La chapelle Sainte-Catherine de Leslech, visible encore en 1940. Edifice de plan rectangulaire dont le clocheton porte les armes de Jean de Kermoysan et de Marie du Dresnay. La chapelle fut bénite le 17 mai 1607 par Mgr Adrien d'Amboise et sa cloche le 23 mai 1608. Le mobilier mentionné en 1940 comporte un retable de la fin du XVIIème siècle portant deux écus, l'un aux armes mi-parti de Morice de Kermoysan et de Madeleine de Kerlech, l'autre aux armes de Leslech (Le Splan).

La chapelle Notre-Dame de Lesmais, forme, en 1940, l'extrémité de l'aile sud-ouest du château et présente un plan rectangulaire avec chevet arrondi formé par l'une des tours. Elle date du XVème siècle mais a été très restaurée et sert de chapelle funéraire à la Maison de Kergariou (R. Couffon).

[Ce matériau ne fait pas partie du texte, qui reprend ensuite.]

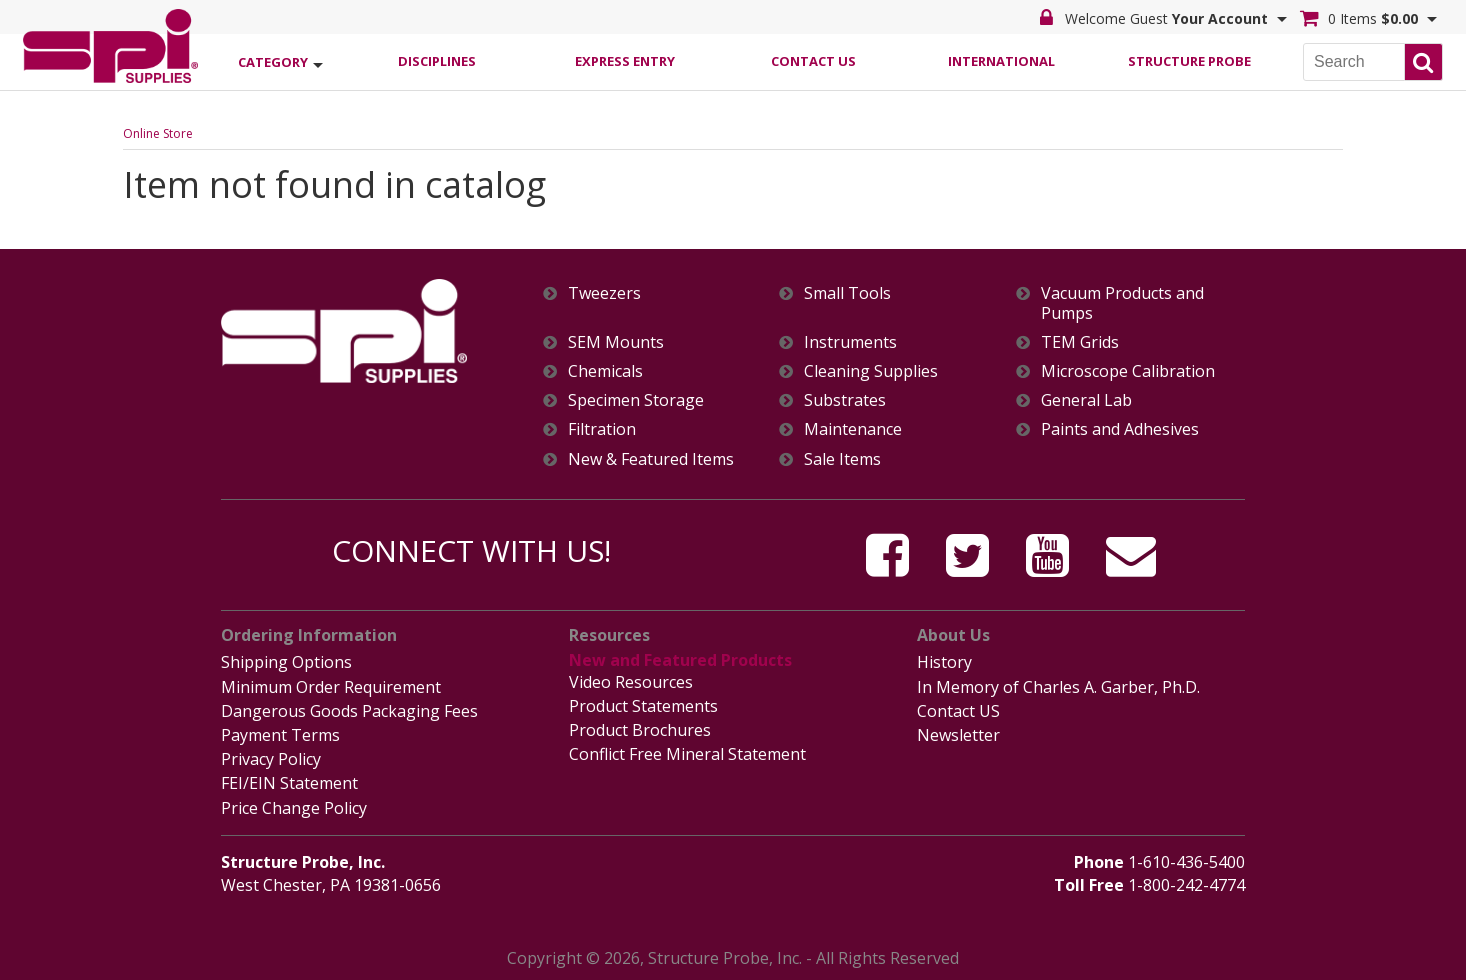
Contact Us (813, 61)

Sauf celles des maisons nobles, toutes ces chapelles possédaient jadis une "Fabrique", des revenus, et étaient bien entretenues. Leur entretien commence à être délaissé vers le XVIIIème siècle. Quand éclata la Révolution, les deux églises de Plestin-les-Grèves et de Trémel (sa trève), ainsi que les chapelles de Saint-Sébastien, Saint-Efflam, Saint-Yves, Saint-Jagut et Saint-Maurice restèrent seules ouvertes au culte. L'entretien de ces chapelles ne s'est point depuis lors amélioré. Sont seules actuellement l'objet d'une sommaire conservation : celles de Saint-Efflam, de Saint-Jagut, de Saint-Harant, de Saint-Anne, de Saint-Roch, de Saint-Sébastien et de Sainte-Barbe. Les autres ont été, ou détruites, ou transformées en granges, ou laissées dans le plus complet abandon. Toutes ces chapelles étaient d'une construction très ancienne ou d'une reconstruction remontant au XVIème ou au XVIIème siècle. La reconstruction de celle de Saint-Roch est de date récente (1814) et celle de Saint-Efflam remonte à 1883 (J.M. Peres).

La chapelle de la Communauté des Filles de la Croix (1892). Edifice voûté, de style roman, en forme de croix latine avec absidioles sur les ailes du transept. Il a été construit par M. Guyomard, entrepreneur, sur les plans de M. Mellet, architecte de Rennes, et bénit le 11 octobre 1892.

Un bel ossuaire a été détruit en 1845.

Plestin-les-Grèves ou Plestin

La FONTAINE (XVI-XVIIème siècle) qui avoisine la chapelle dédiée à saint Efflam, chapelle qui n’est pas non plus l’oratoire primitif élevé au saint après sa mort, est l’objet de la dévotion des fidèles. On attribue à son eau des vertus miraculeuses. Du temps de l’abbé Déric, qui écrivit en 1777, on se rendait à jeun, le lundi, à la fontaine de saint Efflam, lorsque l’on avait été volé. Là on jetait dans l’eau plusieurs morceaux de pain, à chacun desquels on donnait le nom des personnes que l’on soupçonnait d’être les auteurs du vol. Celui des morceaux qui restait au fond indiquait le nom des voleurs.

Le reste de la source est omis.